The committee aims to educate L.A. voters on the impacts of the ballot initiative

A newly formed committee, Angelenos Protecting Hospitality, has begun mobilizing against the proposed policy mandating all Los Angeles hotels to house the homeless alongside regular paying guests. APH will initiate a substantial paid advertising campaign to educate voters about the potential risks of this measure due to vote in March 2024, according to a statement.

A NEW COMMITTEE named Angelenos Protecting Hospitality has been formed to rally people against the proposed policy requiring all Los Angeles hotels to accommodate the homeless alongside regular paying guests. In close coordination with Los Angeles voters and stakeholders, APH will launch a substantial paid advertising campaign to inform LA voters about the potential risks of this measure, the APH said in a statement.

Los Angeles residents are set to vote in March 2024 on whether to implement this as part of a measure proposed by Unite Here, a labor union representing hotel workers in the Los Angeles area. If passed, this policy would make Los Angeles the first city in America to house both the homeless and paying guests together.

APH will collaborate with community organizations to inform Los Angeles voters about the detrimental impacts of Unite Here’s ballot initiative, the statement added.

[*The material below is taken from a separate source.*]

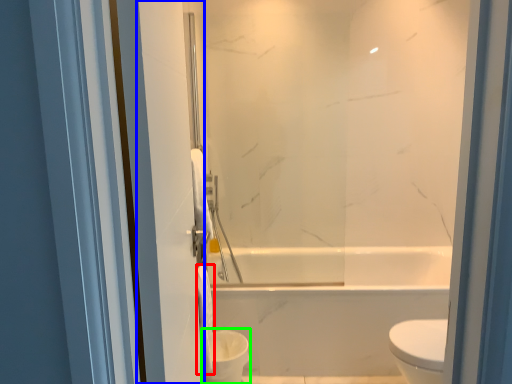 Question: Which object is positioned farthest from toilet paper (highlighted by a red box)? Select from screen door (highlighted by a blue box) and toilet bowl (highlighted by a green box).

Choices:
 (A) screen door
 (B) toilet bowl

Answer: (A)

“L.A.’s homeless population needs long-term solutions and specialized care that only social and health care workers can provide,” said APH President and AHLA President and CEO Chip Rogers. “It’s dangerous to force untrained hotel employees and guests to shoulder these responsibilities. APH will lead the effort to defeat this terrible ballot initiative so we can protect hotel employees and guests, preserve L.A.’s vital tourism industry, and keep policymakers focused on finding serious solutions to L.A.’s homelessness problem.”

APH is launching a six-figure paid advertising campaign to inform L.A. voters about the perilous implications of this measure. Placing homeless individuals in hotels alongside paying guests is merely a costly, taxpayer-funded quick fix, APH said.

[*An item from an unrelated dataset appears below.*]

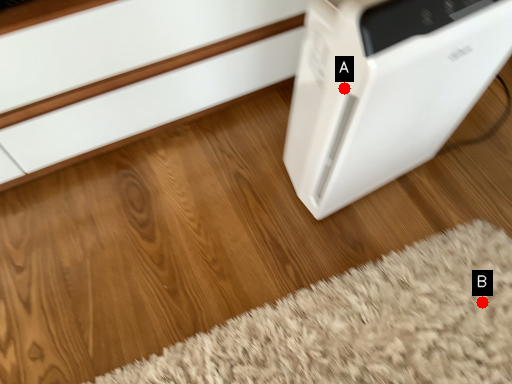 Question: Two points are circled on the image, labeled by A and B beside each circle. Among these points, which one is farthest from the camera?

Choices:
 (A) A is further
 (B) B is further

Answer: (B)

This approach jeopardizes tourism, endangers hotel workers and guests, and falls short in providing the specialized care that homeless individuals require, the committee said.

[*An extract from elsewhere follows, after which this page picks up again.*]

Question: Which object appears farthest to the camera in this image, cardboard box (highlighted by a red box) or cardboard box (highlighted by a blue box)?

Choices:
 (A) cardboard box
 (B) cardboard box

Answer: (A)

A Public Opinion Strategies poll commissioned by AHLA earlier this year found that large majorities of LA residents say housing homeless people in hotels next to paying guests would burden hotel staff (81 percent), impact the city’s tourism industry (70 percent), and create an unsafe workspace for hotel staff (69 percent).

Beside the AHLA, other opponents of the homeless in hotels ballot initiative include the California Hotel & Lodging Association, the Hotel Association of Los Angeles, the Los Angeles County Business Federation, the Greater Los Angeles Area Chamber of Commerce, the Northeast Los Angeles Hotel Owners Association, the LAX Coastal Chamber of Commerce, and other stakeholders.

L.A. has experienced multiple attempts to address the homelessness crisis, and this ballot measure is not a practical solution. Utilizing taxpayer dollars to house homeless individuals alongside paying guests in hotels for one night does not effectively tackle the homelessness issue facing L.A.. It only puts LA hotel employees at risk, negatively impacts tourism in the city, and ultimately undermines L.A.’s hotel industry.

According to the City of Los Angeles Initiative, Referendum & Recall Petition Handbook, Unite Here has the option to withdraw the ballot initiative as long as it is done 88 days prior to the election, which would be on Dec. 8.

Earlier this month, a poll commissioned by AHLA found that the proposed policy would discourage a majority of Americans from booking rooms in Los Angeles. More than 71 percent of Americans said they would be deterred from visiting Los Angeles for leisure or vacation if hotels were required to implement this policy, the poll said.

Many individuals raised concerns about the services and amenities hotels will provide once the policy is imposed. Seventy-five percent of the respondents said that the policy overlooks the root causes of homelessness, and 74 percent worry about inadequate focus on long-term housing solutions for homeless individuals.